→ **ACTION ITEM**: Below are some records. Copy every line in them that holds "الضريبية".

PROVIDED DATA Block Start

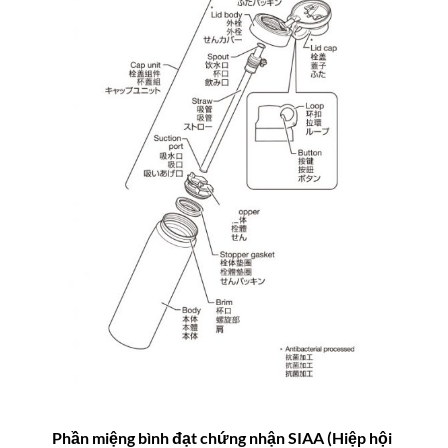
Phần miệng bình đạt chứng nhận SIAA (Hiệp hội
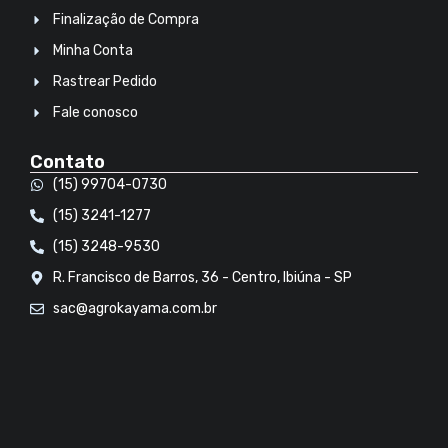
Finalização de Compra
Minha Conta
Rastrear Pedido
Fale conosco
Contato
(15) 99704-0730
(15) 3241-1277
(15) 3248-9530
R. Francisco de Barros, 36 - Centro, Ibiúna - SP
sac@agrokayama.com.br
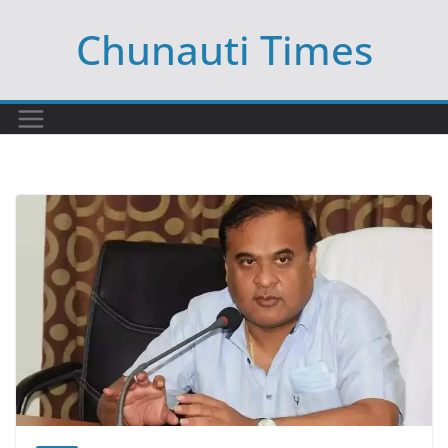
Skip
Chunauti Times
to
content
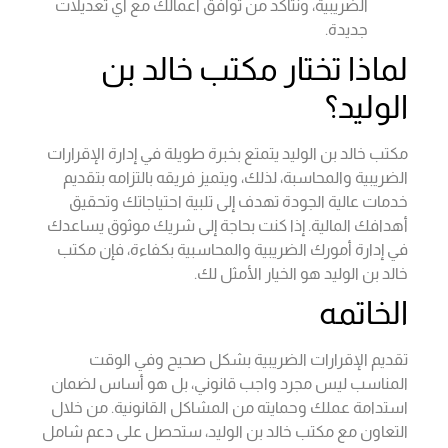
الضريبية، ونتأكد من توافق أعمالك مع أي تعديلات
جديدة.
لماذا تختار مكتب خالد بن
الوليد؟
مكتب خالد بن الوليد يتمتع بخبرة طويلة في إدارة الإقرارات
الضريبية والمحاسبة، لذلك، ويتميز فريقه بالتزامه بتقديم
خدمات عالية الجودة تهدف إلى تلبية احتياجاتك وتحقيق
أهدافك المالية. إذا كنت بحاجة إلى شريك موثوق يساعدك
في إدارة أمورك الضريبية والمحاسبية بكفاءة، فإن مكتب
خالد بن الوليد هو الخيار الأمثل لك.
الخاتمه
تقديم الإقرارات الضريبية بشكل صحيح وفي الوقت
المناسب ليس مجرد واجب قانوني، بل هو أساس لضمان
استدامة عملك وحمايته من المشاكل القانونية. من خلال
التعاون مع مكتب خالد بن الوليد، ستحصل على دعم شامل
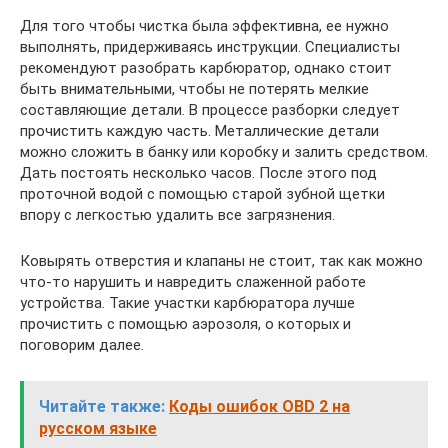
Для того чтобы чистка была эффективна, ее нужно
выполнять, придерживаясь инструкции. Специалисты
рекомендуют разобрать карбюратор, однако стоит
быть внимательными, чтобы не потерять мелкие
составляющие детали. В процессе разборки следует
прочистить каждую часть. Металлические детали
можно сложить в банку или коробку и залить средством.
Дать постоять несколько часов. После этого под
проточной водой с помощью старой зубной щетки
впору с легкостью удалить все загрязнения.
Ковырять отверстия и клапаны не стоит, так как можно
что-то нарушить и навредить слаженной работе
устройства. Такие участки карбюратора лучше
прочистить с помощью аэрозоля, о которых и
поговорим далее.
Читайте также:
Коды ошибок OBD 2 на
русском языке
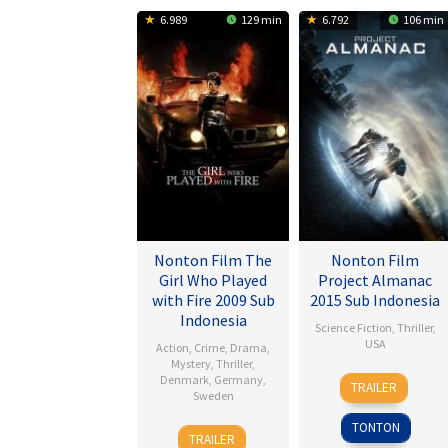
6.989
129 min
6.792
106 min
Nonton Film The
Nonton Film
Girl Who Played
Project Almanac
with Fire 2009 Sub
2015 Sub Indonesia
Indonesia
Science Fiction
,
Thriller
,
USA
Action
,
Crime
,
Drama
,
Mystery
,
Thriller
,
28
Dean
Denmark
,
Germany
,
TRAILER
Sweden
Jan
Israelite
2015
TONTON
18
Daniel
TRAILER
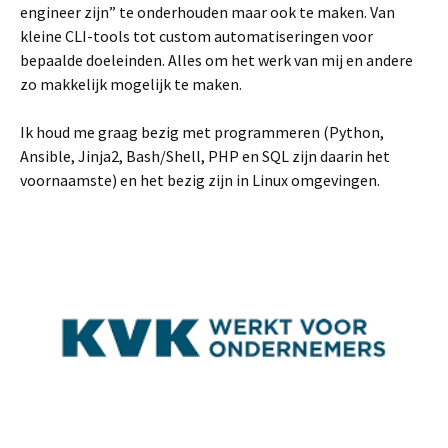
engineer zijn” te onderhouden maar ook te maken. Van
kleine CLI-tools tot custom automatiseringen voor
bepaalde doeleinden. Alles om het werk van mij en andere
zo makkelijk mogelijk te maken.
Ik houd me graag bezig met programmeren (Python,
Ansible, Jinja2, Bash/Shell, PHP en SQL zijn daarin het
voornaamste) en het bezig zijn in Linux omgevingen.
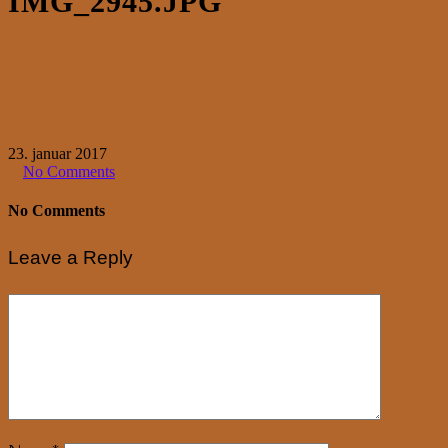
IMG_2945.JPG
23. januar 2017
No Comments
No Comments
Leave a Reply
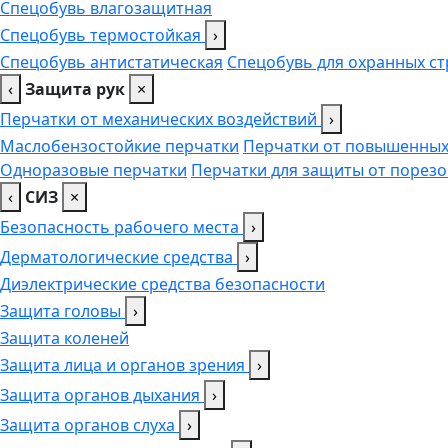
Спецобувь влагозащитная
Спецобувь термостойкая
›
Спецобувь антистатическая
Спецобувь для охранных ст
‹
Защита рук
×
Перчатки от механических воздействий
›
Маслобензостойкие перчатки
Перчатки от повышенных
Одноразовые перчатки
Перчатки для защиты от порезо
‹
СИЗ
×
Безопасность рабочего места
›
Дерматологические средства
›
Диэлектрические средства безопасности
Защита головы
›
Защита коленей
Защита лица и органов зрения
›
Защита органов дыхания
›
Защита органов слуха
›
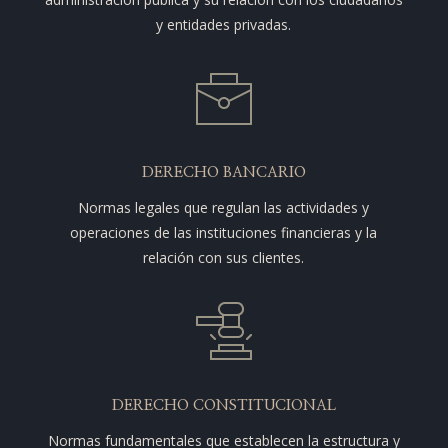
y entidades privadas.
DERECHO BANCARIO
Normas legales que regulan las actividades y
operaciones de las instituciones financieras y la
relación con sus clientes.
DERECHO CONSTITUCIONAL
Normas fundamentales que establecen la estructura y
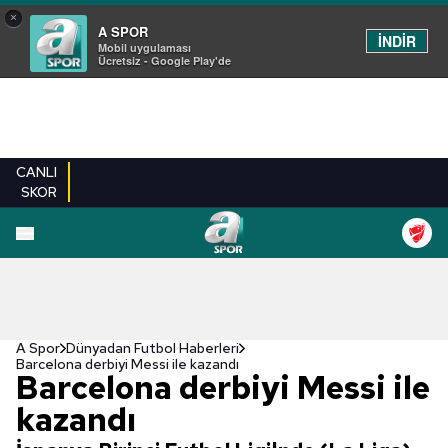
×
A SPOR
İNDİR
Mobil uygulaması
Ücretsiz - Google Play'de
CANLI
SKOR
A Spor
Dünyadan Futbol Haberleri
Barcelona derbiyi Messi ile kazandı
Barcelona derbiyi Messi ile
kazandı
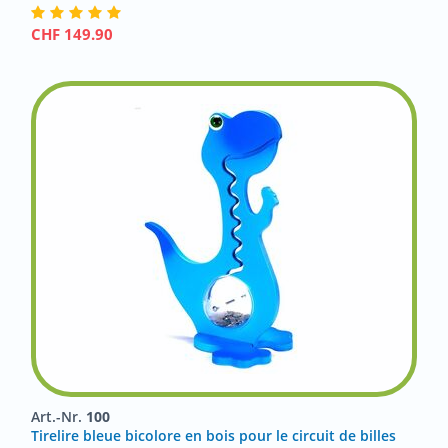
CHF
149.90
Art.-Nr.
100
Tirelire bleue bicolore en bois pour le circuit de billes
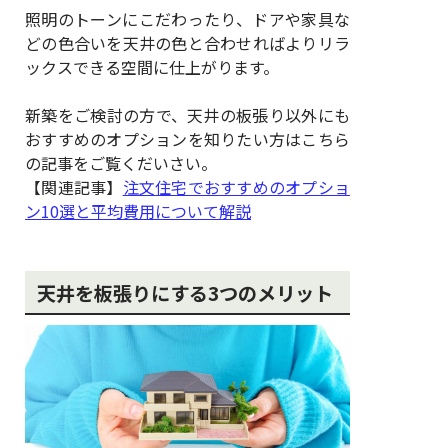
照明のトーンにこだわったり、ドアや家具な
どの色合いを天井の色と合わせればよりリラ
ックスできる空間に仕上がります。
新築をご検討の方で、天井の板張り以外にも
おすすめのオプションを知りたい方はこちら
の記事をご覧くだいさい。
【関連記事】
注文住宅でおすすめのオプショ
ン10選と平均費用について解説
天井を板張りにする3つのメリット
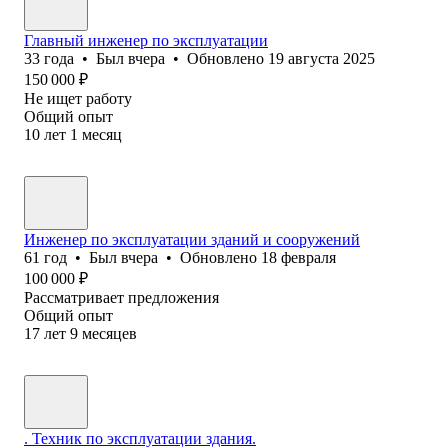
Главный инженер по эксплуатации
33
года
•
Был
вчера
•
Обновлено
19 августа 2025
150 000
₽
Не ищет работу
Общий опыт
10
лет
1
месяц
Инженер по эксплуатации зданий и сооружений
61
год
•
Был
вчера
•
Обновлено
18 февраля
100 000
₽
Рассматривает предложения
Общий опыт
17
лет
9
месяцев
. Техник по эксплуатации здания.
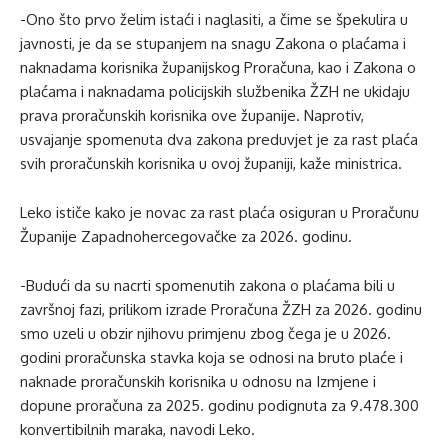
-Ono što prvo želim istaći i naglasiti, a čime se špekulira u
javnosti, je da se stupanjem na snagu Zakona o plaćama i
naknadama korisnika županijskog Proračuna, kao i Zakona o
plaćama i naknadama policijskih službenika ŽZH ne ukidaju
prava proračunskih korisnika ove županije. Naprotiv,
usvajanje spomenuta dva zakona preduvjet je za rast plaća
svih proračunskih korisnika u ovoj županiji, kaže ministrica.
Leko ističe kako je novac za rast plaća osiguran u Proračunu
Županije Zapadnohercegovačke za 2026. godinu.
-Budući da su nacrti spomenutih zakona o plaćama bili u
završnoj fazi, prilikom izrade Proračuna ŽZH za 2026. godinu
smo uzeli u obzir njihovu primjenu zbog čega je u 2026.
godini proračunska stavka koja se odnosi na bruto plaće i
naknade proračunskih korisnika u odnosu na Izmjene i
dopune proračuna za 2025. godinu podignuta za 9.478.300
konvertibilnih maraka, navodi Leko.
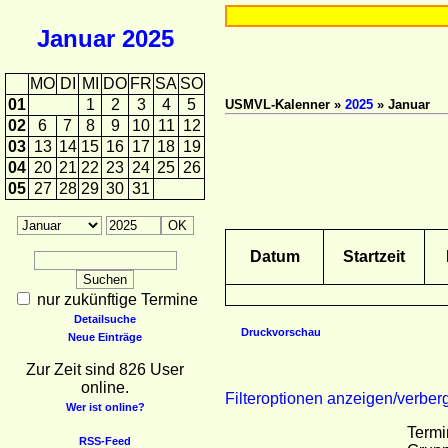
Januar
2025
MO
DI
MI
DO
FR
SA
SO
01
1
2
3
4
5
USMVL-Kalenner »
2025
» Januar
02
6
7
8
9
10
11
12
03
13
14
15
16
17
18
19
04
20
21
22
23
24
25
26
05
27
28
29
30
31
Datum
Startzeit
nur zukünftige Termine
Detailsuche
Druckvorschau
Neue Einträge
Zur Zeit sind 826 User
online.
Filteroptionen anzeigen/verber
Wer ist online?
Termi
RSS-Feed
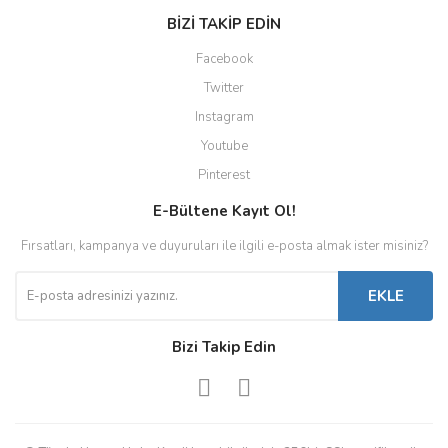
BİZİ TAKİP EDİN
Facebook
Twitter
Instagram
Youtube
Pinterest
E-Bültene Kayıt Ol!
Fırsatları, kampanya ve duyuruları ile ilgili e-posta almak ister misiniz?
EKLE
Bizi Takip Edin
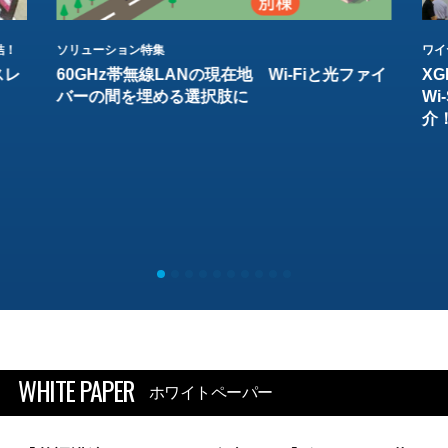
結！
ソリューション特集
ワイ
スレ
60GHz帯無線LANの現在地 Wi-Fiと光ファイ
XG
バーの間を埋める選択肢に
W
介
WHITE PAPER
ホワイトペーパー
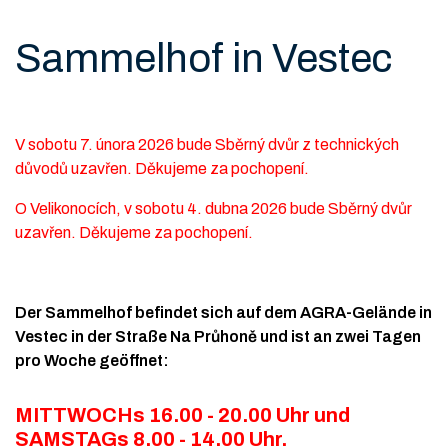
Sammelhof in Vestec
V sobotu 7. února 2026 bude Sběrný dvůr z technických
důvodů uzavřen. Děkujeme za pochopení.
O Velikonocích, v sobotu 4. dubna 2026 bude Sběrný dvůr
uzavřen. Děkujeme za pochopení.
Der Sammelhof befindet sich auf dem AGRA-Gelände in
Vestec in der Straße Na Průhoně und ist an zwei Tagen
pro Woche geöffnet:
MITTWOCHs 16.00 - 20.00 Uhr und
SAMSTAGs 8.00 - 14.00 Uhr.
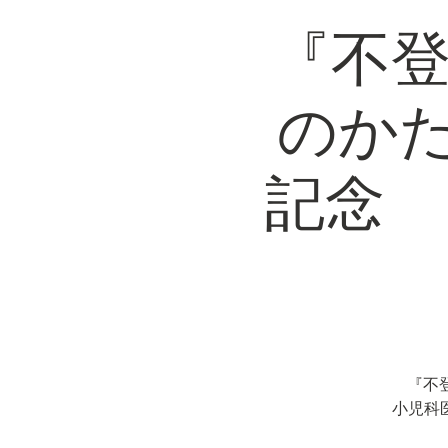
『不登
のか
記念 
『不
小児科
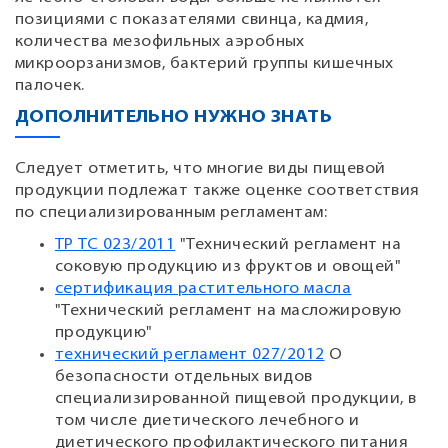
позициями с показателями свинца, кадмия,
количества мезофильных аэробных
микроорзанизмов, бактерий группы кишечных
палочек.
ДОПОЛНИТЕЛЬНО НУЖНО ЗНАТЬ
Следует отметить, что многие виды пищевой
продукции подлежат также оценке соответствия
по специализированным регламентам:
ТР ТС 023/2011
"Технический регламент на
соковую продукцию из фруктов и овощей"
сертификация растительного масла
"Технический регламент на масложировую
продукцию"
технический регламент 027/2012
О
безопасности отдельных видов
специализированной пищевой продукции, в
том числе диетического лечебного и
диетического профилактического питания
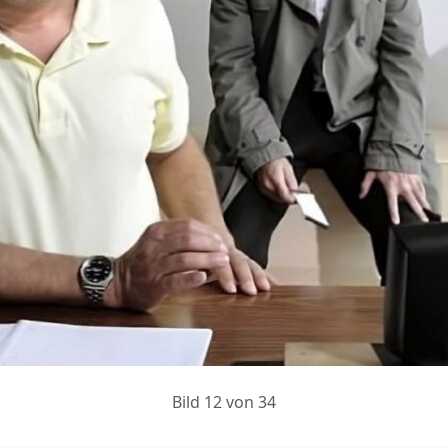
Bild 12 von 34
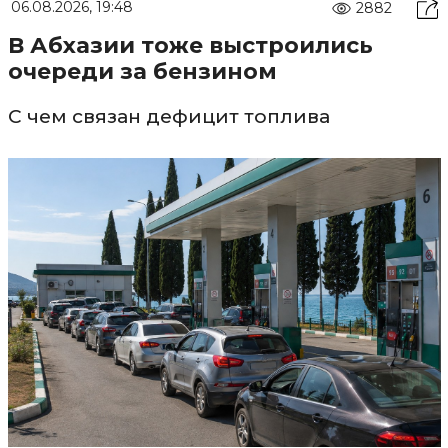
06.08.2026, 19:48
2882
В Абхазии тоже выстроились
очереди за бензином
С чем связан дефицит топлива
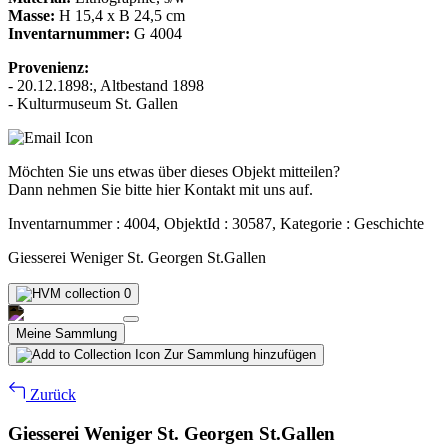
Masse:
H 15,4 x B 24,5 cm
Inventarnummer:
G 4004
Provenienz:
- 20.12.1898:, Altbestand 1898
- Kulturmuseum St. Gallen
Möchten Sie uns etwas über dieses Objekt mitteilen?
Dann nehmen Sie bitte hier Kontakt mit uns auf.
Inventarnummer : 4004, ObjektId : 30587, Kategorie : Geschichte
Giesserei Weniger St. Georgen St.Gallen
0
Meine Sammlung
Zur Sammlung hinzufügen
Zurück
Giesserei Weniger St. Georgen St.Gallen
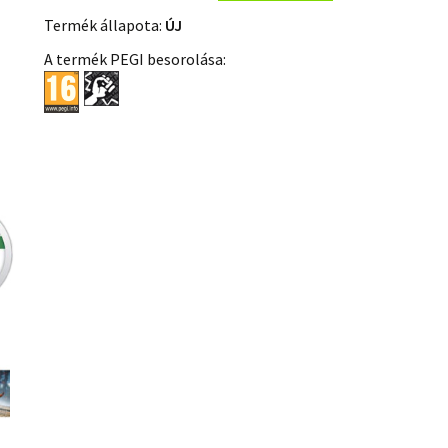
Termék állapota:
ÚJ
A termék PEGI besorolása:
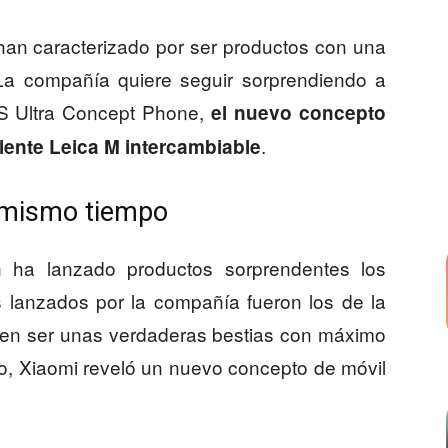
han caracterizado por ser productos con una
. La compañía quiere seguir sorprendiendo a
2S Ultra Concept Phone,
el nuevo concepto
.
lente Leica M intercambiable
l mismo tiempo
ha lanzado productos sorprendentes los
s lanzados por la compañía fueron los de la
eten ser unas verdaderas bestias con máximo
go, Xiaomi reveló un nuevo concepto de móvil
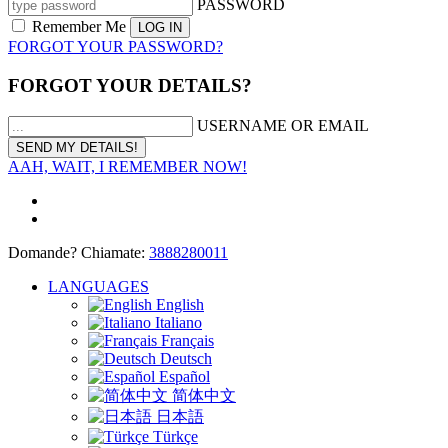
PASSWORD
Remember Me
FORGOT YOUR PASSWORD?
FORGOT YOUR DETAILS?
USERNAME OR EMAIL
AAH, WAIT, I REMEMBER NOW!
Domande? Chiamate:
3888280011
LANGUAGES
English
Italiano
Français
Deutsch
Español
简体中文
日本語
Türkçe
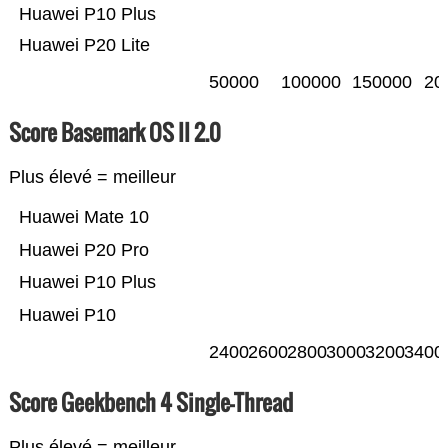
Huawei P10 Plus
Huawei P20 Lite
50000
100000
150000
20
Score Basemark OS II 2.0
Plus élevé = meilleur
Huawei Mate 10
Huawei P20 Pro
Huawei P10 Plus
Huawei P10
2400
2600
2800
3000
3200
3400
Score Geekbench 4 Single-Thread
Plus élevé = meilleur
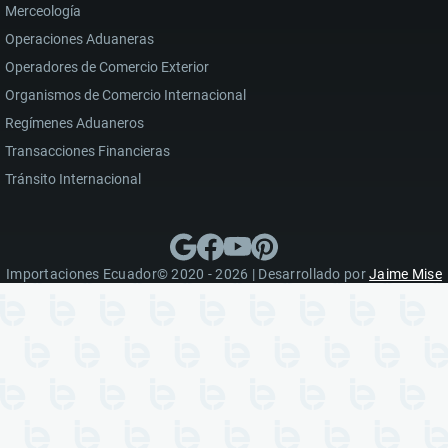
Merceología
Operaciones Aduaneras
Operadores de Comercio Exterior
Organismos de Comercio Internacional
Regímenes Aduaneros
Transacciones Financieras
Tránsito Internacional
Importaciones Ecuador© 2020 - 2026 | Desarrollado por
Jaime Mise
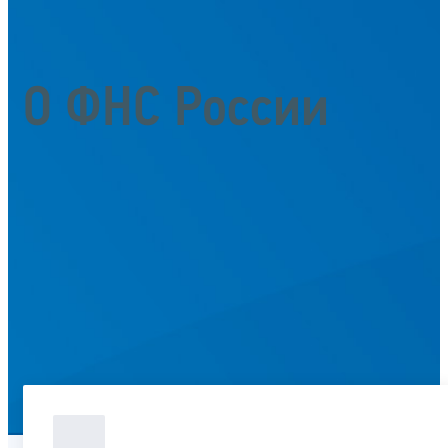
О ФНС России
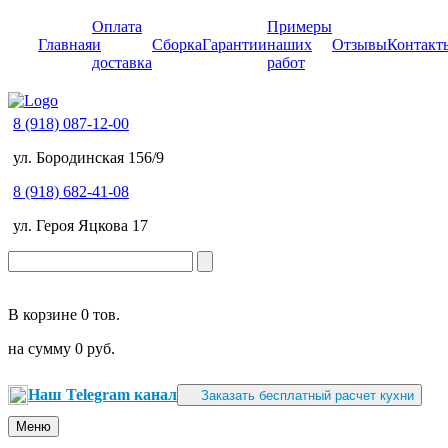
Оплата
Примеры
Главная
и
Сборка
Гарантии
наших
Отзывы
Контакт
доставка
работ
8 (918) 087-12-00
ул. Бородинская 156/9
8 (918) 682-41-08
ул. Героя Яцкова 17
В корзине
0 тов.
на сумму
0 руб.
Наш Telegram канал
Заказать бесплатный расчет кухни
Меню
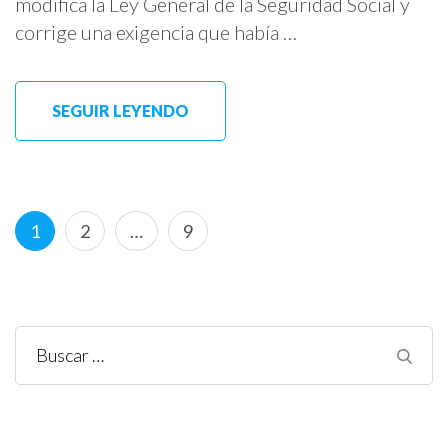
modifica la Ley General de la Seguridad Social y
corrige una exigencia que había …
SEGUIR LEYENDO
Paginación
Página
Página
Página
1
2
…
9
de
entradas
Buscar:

PROVIDED DATA Block End

→ **ANSWER TO THIS TASK**:
الضريبية، ونتأكد من توافق أعمالك مع أي تعديلات
الضريبية والمحاسبة، لذلك، ويتميز فريقه بالتزامه بتقديم
في إدارة أمورك الضريبية والمحاسبية بكفاءة، فإن مكتب
تقديم الإقرارات الضريبية بشكل صحيح وفي الوقت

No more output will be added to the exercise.